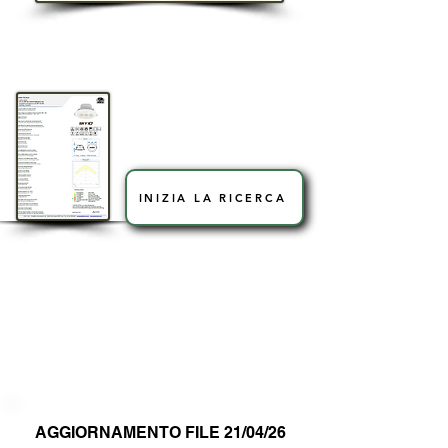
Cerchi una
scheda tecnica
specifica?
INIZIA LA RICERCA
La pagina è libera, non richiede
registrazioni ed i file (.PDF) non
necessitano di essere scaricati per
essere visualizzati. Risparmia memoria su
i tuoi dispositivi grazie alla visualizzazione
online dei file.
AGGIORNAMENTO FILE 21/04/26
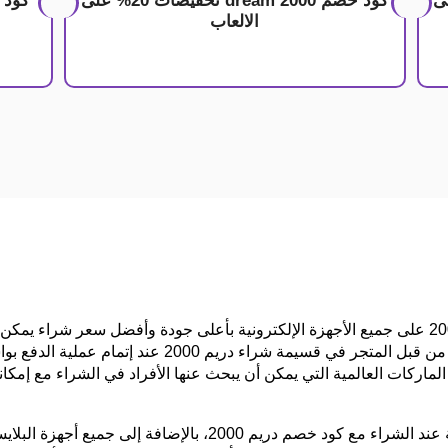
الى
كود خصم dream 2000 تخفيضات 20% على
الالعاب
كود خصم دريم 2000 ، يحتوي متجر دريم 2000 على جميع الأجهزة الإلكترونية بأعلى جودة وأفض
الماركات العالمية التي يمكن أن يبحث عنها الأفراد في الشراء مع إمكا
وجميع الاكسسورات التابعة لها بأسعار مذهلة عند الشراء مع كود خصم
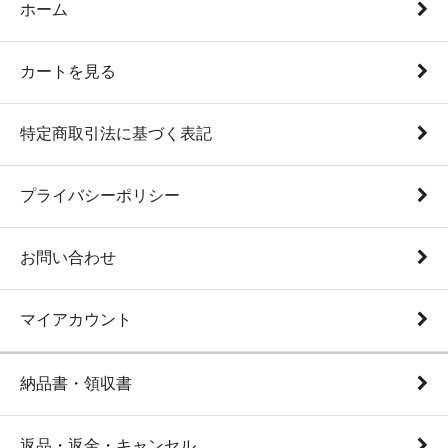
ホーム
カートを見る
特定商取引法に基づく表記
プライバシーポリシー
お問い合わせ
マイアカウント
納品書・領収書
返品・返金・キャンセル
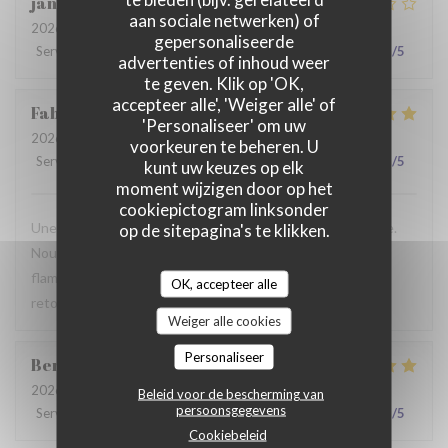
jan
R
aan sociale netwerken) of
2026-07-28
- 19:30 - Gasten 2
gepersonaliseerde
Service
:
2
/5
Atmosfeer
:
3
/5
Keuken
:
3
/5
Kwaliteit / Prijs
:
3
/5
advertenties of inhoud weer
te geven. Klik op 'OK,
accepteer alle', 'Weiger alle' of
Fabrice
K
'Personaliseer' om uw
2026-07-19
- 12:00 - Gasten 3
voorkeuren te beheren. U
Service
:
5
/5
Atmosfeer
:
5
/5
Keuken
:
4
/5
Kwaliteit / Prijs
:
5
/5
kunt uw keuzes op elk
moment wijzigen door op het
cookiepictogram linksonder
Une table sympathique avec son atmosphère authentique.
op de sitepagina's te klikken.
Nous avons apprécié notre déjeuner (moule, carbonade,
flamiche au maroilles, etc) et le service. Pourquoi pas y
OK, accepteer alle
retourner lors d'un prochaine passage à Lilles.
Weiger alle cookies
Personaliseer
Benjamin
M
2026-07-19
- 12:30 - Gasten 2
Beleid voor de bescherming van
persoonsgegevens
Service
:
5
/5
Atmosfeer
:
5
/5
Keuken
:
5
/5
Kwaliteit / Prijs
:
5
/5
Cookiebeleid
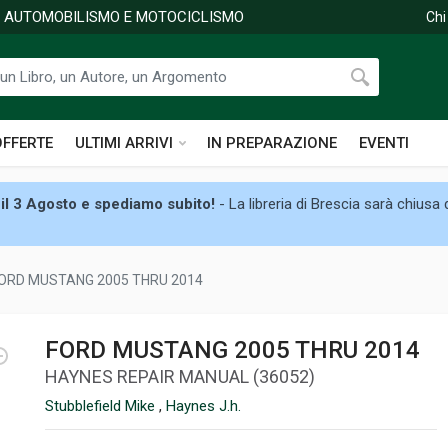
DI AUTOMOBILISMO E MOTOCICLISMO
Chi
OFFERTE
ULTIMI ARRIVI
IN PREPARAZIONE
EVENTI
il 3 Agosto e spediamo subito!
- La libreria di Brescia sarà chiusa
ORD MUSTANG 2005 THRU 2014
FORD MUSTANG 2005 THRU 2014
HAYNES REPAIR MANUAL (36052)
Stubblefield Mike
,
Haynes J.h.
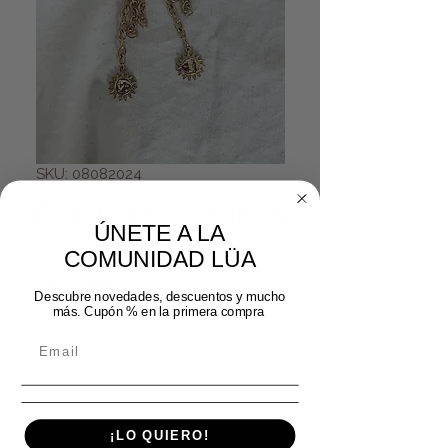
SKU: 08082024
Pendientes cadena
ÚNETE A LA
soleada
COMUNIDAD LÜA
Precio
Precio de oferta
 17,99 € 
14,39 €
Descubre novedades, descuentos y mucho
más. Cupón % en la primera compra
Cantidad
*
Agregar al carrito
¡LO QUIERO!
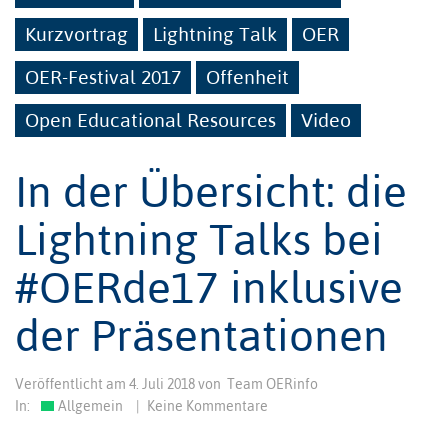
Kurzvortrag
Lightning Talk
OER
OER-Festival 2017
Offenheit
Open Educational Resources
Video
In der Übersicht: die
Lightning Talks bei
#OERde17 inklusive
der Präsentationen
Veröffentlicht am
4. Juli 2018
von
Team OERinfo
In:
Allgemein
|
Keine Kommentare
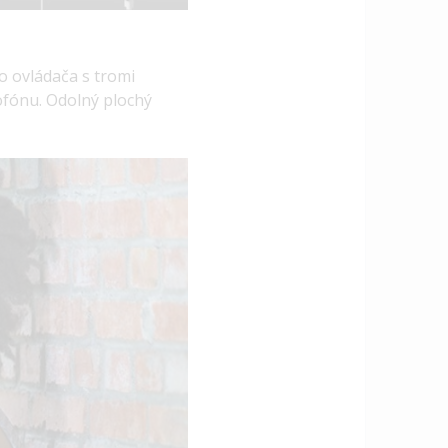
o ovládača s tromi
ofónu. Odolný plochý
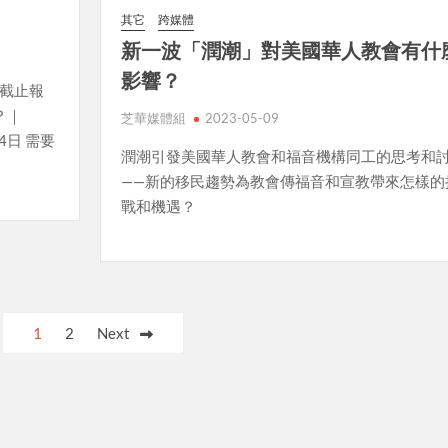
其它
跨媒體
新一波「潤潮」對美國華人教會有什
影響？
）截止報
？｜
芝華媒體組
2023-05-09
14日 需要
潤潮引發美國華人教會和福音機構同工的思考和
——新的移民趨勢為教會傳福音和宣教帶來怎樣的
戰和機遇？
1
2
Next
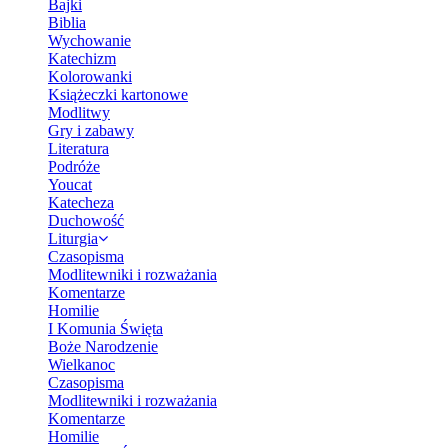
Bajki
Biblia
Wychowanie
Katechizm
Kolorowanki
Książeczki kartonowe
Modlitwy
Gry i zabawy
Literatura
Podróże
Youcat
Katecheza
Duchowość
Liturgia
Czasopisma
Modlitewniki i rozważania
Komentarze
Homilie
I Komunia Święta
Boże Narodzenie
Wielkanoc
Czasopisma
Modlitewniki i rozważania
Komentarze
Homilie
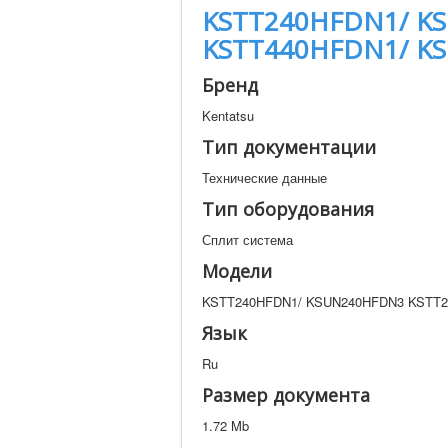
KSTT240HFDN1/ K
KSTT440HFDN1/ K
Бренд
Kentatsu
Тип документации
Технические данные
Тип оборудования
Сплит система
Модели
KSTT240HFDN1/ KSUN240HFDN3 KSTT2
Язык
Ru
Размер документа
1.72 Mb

==

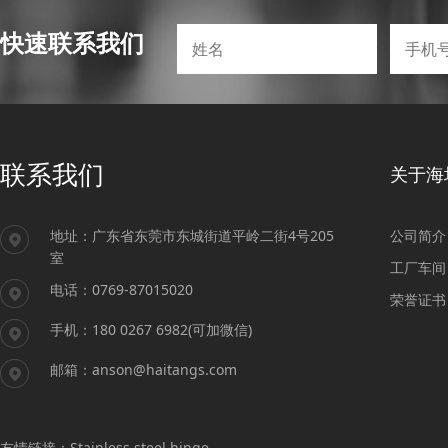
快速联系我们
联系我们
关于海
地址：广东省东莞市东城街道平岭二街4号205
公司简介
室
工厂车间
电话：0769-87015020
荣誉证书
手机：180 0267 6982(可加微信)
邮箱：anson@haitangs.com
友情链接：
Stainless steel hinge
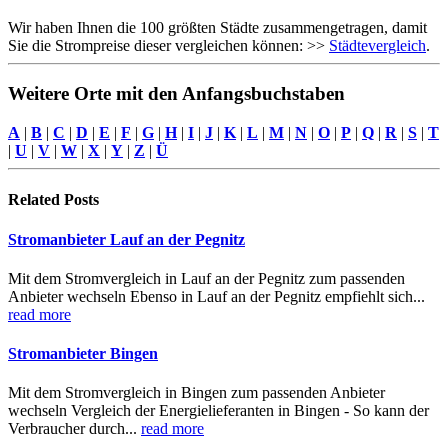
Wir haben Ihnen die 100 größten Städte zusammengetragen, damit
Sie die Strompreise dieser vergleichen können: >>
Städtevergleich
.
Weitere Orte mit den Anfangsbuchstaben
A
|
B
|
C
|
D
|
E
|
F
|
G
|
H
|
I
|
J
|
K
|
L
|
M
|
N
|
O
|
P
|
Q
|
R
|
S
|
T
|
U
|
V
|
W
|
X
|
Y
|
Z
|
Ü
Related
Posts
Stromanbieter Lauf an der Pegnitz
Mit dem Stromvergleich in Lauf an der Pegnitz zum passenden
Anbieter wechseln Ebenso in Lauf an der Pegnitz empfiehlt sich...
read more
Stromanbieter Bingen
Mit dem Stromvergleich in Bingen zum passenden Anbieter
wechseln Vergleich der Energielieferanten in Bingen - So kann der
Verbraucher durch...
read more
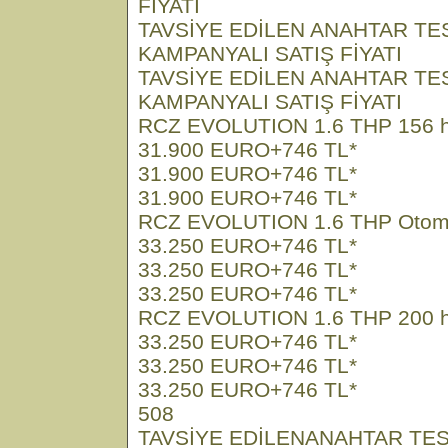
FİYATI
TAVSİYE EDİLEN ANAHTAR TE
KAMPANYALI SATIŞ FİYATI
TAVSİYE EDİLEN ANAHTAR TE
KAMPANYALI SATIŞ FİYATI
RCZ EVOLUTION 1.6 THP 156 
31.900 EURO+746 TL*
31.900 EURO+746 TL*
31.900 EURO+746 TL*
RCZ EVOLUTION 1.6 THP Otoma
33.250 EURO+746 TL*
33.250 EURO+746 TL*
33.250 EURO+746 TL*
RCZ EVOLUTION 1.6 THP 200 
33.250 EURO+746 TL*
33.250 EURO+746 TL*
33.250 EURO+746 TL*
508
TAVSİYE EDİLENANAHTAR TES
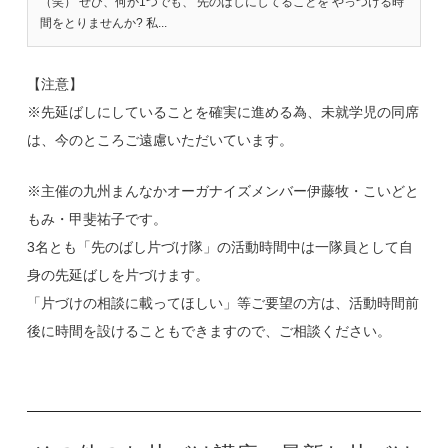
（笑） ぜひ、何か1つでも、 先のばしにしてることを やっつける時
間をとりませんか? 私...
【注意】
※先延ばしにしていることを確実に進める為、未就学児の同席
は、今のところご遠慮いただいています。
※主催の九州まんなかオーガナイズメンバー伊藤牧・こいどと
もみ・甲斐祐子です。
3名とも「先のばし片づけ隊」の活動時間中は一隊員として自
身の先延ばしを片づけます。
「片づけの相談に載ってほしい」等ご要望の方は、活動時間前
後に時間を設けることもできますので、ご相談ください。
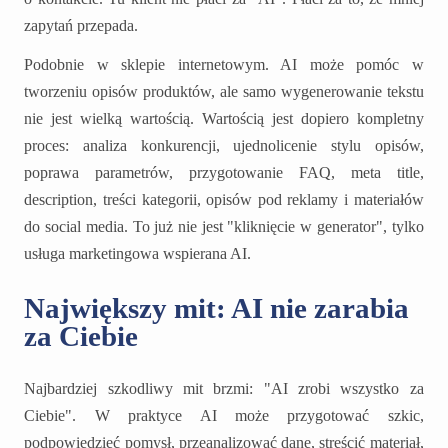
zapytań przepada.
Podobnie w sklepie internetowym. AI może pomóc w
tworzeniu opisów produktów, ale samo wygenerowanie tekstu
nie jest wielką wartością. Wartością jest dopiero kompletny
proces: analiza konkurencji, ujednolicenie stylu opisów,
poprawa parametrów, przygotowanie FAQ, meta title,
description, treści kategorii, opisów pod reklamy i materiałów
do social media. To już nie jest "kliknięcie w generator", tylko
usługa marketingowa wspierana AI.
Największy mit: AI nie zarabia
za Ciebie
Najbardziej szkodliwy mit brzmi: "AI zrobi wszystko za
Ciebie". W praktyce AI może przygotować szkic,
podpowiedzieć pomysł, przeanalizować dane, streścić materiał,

What you have to do ::
Tally every line of the entries that contains the word "Stromanbieter", and respond with that number only.

Exercise response ::
2